- _Task brief_:
When you copy the records, keep every word exact and leave the pictures out.

_ _ _ _ _ _ _

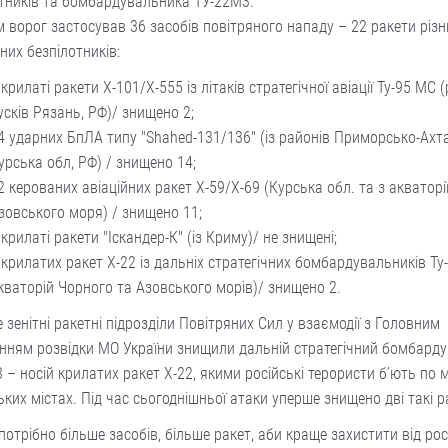
тників та бомбардувальника ТУ-22М3.
 ворог застосував 36 засобів повітряного нападу – 22 ракети різн
них безпілотників:
 крилаті ракети Х-101/Х-555 із літаків стратегічної авіації Ту-95 МС 
усків Рязань, РФ)/ знищено 2;
4 ударних БпЛА типу "Shahed-131/136" (із районів Приморсько-Ахт
урська обл, РФ) / знищено 14;
2 керованих авіаційних ракет Х-59/Х-69 (Курська обл. та з акваторі
зовського моря) / знищено 11;
 крилаті ракети "Іскандер-К" (із Криму)/ не знищені;
 крилатих ракет Х-22 із дальніх стратегічних бомбардувальників Ту
кваторій Чорного та Азовського морів)/ знищено 2.
 зенітні ракетні підрозділи Повітряних Сил у взаємодії з Головним
нням розвідки МО України знищили дальній стратегічний бомбард
 – носій крилатих ракет Х-22, якими російські терористи б’ють по 
ьких містах. Під час сьогоднішньої атаки уперше знищено дві такі р
 потрібно більше засобів, більше ракет, аби краще захистити від ро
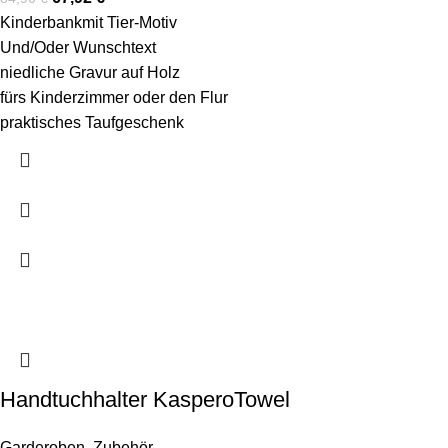
Kinderbankmit Tier-Motiv
Und/Oder Wunschtext
niedliche Gravur auf Holz
fürs Kinderzimmer oder den Flur
praktisches Taufgeschenk
Handtuchhalter KasperoTowel
Garderoben
,
Zubehör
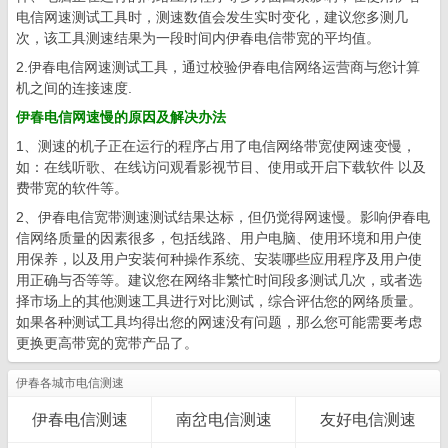
电信网速测试工具时，测速数值会发生实时变化，建议您多测几
次，该工具测速结果为一段时间内伊春电信带宽的平均值。
2.伊春电信网速测试工具，通过校验伊春电信网络运营商与您计算
机之间的连接速度.
伊春电信网速慢的原因及解决办法
1、测速的机子正在运行的程序占用了电信网络带宽使网速变慢，
如：在线听歌、在线访问观看影视节目、使用或开启下载软件 以及
费带宽的软件等。
2、伊春电信宽带测速测试结果达标，但仍觉得网速慢。影响伊春电
信网络质量的因素很多，包括线路、用户电脑、使用环境和用户使
用保养，以及用户安装何种操作系统、安装哪些应用程序及用户使
用正确与否等等。建议您在网络非繁忙时间段多测试几次，或者选
择市场上的其他测速工具进行对比测试，综合评估您的网络质量。
如果各种测试工具均得出您的网速没有问题，那么您可能需要考虑
更换更高带宽的宽带产品了。
伊春各城市电信测速
伊春电信测速
南岔电信测速
友好电信测速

_ _ _ _ _ _ _

- _Exercise output_:
тників та бомбардувальника ТУ-22М3.
 ворог застосував 36 засобів повітряного нападу – 22 ракети різн
них безпілотників:
 крилаті ракети Х-101/Х-555 із літаків стратегічної авіації Ту-95 МС 
усків Рязань, РФ)/ знищено 2;
4 ударних БпЛА типу "Shahed-131/136" (із районів Приморсько-Ахт
урська обл, РФ) / знищено 14;
2 керованих авіаційних ракет Х-59/Х-69 (Курська обл. та з акваторі
зовського моря) / знищено 11;
 крилаті ракети "Іскандер-К" (із Криму)/ не знищені;
 крилатих ракет Х-22 із дальніх стратегічних бомбардувальників Ту
кваторій Чорного та Азовського морів)/ знищено 2.
 зенітні ракетні підрозділи Повітряних Сил у взаємодії з Головним
нням розвідки МО України знищили дальній стратегічний бомбард
 – носій крилатих ракет Х-22, якими російські терористи б’ють по 
ьких містах. Під час сьогоднішньої атаки уперше знищено дві такі р
 потрібно більше засобів, більше ракет, аби краще захистити від ро
Kinderbankmit Tier-Motiv
Und/Oder Wunschtext
niedliche Gravur auf Holz
fürs Kinderzimmer oder den Flur
praktisches Taufgeschenk
Handtuchhalter KasperoTowel
Garderoben
,
Zubehör
电信网速测试工具时，测速数值会发生实时变化，建议您多测几
次，该工具测速结果为一段时间内伊春电信带宽的平均值。
2.伊春电信网速测试工具，通过校验伊春电信网络运营商与您计算
机之间的连接速度.
伊春电信网速慢的原因及解决办法
1、测速的机子正在运行的程序占用了电信网络带宽使网速变慢，
如：在线听歌、在线访问观看影视节目、使用或开启下载软件 以及
费带宽的软件等。
2、伊春电信宽带测速测试结果达标，但仍觉得网速慢。影响伊春电
信网络质量的因素很多，包括线路、用户电脑、使用环境和用户使
用保养，以及用户安装何种操作系统、安装哪些应用程序及用户使
用正确与否等等。建议您在网络非繁忙时间段多测试几次，或者选
择市场上的其他测速工具进行对比测试，综合评估您的网络质量。
如果各种测试工具均得出您的网速没有问题，那么您可能需要考虑
更换更高带宽的宽带产品了。
伊春各城市电信测速
伊春电信测速
南岔电信测速
友好电信测速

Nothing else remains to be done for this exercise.